Swinnerton v. Columbian Insurance
This text of 9 Bosw. 361 (Swinnerton v. Columbian Insurance) is published on Counsel Stack Legal Research, covering The Superior Court of New York City primary law. Counsel Stack provides free access to over 12 million legal documents including statutes, case law, regulations, and constitutions.
Opinion
There was no error in-any decision or direction of the Justice, at the trial of the cause.
According to the general current of authority on the subject, a seizure, which is a mere act of lawless violence, is not within the exception in the policy upon which the [367]*367defendants rely for a defense. The seizure contemplated by that exception is a seizure by some lawful acknowledged government for some probable cause, sanctioned by the law of nations; Carrington v. Merchants' Ins. Co., (8 Peters R., 516-518,) Smith v. The Delaware Ins. Co., (3 Serg. & Rawle, 74,) Faudel v. The Phænix Ins. Co., (4 Id., 29,) Johnston v. Ludlow, (2 Johns. Cases, 481,) Magoun v. N. E. M. Ins. Co., (1 Story Rep., 165;) and the proof offered by the defendants was insufficient to establish, in this case, any seizure of that character.
The statement of the witness, A. 0. Morris, that at about the time of the seizure of the plaintiff’s schooner, several vessels were sunk in Norfolk harbor by the order of Governor Letcher of Virginia, would not establish a seizure that would constitute a defense to the plaintiffs’ claim, even if the statement had been made upon the personal knowledge of the witness.
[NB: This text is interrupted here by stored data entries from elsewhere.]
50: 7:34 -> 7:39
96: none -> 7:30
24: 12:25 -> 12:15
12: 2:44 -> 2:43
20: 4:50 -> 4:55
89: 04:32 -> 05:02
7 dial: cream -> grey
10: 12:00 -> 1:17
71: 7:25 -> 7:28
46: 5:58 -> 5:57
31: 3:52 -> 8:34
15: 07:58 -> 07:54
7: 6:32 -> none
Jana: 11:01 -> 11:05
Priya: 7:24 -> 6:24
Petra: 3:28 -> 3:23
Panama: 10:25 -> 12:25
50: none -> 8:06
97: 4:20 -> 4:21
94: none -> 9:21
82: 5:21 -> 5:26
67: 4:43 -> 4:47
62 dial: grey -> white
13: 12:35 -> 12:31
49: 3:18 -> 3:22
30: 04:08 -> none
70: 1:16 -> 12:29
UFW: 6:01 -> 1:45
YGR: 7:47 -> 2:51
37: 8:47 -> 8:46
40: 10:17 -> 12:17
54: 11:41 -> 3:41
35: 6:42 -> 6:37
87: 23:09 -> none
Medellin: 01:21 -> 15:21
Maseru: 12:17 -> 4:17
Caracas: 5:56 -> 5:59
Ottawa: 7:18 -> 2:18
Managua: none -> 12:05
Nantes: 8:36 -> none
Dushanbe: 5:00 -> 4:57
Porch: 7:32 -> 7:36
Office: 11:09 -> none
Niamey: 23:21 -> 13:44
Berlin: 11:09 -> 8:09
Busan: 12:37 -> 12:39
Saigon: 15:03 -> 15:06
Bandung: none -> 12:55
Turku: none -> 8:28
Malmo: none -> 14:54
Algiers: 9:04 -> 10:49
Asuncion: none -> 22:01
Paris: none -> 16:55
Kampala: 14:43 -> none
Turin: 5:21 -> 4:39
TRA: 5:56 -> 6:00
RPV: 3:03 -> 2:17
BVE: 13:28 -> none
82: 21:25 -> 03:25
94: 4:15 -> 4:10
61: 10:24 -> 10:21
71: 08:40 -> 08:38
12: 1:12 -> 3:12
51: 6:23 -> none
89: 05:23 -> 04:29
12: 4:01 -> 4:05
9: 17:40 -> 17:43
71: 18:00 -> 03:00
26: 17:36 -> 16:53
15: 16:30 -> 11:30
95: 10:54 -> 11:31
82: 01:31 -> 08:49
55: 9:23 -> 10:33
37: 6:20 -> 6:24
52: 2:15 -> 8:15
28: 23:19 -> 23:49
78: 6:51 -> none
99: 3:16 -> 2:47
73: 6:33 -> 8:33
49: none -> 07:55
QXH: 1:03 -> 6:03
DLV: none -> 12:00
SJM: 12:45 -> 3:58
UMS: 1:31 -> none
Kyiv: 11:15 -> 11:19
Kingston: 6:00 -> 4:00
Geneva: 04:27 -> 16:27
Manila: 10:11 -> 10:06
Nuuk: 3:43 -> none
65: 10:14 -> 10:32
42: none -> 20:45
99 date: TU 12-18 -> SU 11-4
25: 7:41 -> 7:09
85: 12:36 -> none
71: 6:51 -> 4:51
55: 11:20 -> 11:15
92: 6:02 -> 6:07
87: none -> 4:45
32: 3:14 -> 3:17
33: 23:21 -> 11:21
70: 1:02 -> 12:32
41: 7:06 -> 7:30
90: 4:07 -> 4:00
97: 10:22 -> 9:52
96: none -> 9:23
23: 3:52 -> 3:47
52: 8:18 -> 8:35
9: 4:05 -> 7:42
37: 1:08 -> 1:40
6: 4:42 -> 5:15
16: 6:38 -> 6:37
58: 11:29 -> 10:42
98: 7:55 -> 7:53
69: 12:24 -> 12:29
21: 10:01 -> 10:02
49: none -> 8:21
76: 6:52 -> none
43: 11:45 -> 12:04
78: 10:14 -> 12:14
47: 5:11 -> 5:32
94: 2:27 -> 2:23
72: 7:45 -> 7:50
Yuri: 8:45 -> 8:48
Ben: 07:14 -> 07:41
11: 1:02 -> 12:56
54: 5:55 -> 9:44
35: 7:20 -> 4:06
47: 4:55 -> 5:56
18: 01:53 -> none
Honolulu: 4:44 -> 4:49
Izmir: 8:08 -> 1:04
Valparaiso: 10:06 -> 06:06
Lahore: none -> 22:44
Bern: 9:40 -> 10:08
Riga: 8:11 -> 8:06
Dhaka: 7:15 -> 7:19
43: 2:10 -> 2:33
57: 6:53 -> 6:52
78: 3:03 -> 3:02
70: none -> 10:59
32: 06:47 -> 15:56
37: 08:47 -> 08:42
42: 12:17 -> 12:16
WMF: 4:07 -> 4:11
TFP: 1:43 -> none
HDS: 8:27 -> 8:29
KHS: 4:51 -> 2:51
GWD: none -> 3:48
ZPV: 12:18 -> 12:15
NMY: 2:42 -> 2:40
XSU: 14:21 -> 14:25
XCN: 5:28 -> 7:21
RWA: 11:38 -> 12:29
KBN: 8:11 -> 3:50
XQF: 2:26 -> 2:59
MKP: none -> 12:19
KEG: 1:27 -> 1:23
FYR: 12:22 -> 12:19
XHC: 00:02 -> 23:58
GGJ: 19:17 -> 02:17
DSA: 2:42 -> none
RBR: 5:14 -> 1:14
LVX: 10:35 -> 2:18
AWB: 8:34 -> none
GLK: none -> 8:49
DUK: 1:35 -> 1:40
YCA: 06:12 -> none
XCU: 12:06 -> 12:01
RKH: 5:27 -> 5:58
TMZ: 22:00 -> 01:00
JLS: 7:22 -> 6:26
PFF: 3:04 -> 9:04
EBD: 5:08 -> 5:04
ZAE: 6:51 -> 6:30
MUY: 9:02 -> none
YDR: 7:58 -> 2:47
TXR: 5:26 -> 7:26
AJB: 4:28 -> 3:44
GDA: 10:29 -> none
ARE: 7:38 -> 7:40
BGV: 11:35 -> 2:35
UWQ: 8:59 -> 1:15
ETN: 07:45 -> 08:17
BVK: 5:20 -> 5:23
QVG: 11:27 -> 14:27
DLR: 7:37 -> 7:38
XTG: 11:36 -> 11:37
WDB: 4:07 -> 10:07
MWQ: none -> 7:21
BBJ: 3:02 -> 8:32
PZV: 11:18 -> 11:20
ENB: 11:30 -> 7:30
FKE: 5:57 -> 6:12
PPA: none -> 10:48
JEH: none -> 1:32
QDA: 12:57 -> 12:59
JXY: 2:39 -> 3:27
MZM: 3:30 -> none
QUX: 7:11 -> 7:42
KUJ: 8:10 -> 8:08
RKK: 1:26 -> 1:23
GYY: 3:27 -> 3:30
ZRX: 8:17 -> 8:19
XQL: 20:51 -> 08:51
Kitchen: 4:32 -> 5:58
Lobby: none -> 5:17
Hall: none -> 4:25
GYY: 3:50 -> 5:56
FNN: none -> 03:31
The office of Governor Letcher, conferred upon him no authority to sink vessels, the only purpose of which could be to destroy or obstruct a harbor, the enjoyment of which, the Court will take judicial notice, belongs to the United States, and to the use of which, with free right of ingress and egress, every citizen of every one of the United States is entitled, under the National Constitution and laws. Such an act of destruction would be criminal, and the seizure of the plaintiffs’ vessel for the purpose of accomplishing it, would be a mere lawless violence.
But, further, the testimony of Mr. Morris was not competent evidence. He testified that he had no personal knowledge of the fact that any vessels were seized or sunk by order of Governor Letcher. He said that he only stated the fact as a matter of public history and general notoriety. This was not admissible. There was no reason for resorting to mere public fame or history for proof of the fact alleged. Neither its nature, nor any special circumstances appearing in the case, rendered such evidence of its existence proper, or would justify its exception from, the general rule, excluding hearsay testimony; and Mr. Morris’ [368]*368testimony was nothing more. It was incompetent evidence, therefore, and was properly excluded.
The proposal of the defendant to give the so-called Secession Ordinance of the State of Virginia in evidence, was equally inadmissible. The ordinance would have been no justification of Governor Letcher’s alleged act, if it had been proved (as it was not) that he had done the act alleged:
First. Because there was no proof that the ordinance, even if it were a lawful act, had any connection whatever with the seizure and destruction of the plaintiff’s vessel;
Secondly. Because the ordinance, by its own terms, was to be of no effect unless it should be ratified by a majority vote of the people of Virginia; and it was not shown, or proposed to be shown, that it was so ratified;
Thirdly. Neither the United States, nor any other nation or government, has acknowledged or recognized any such national sovereignty as “Virginia,” or “The People of Virginia,” and there is none such known to the law of nations or of the United States, or of this State;
And fourthly. Because the ordinance, if it were shown that the plaintiffs’ vessel had been destroyed in pursuance or by virtue of it, was an unlawful, treasonable act against the sovereignty and Oonstitution of the United States; and, being so, instead of giving validity to, or legalizing acts done in obedience to, or in execution of it, only rendered them more unlawful and criminal. The exclusion of it, therefore, as evidence at the trial by the Judge was correct.
There is nothing, then, in this case, either in the testimony admitted, or in that which was offered by the defendant and excluded, that could show the seizure and destruction of the plaintiffs’ vessel to have been a lawful act of an acknowledged government, or public authority, and within the exception of the policy. It was the act of a mere tumultuous, riotous assemblage of unknown persons, coming within the description inf the policy of “pirates, rovers, thieves,” against whom it expressly assures the plaintiffs. (Nesbitt v. Lushington, 4 Term R., 783.)
The judgment must, therefore, be affirmed with costs.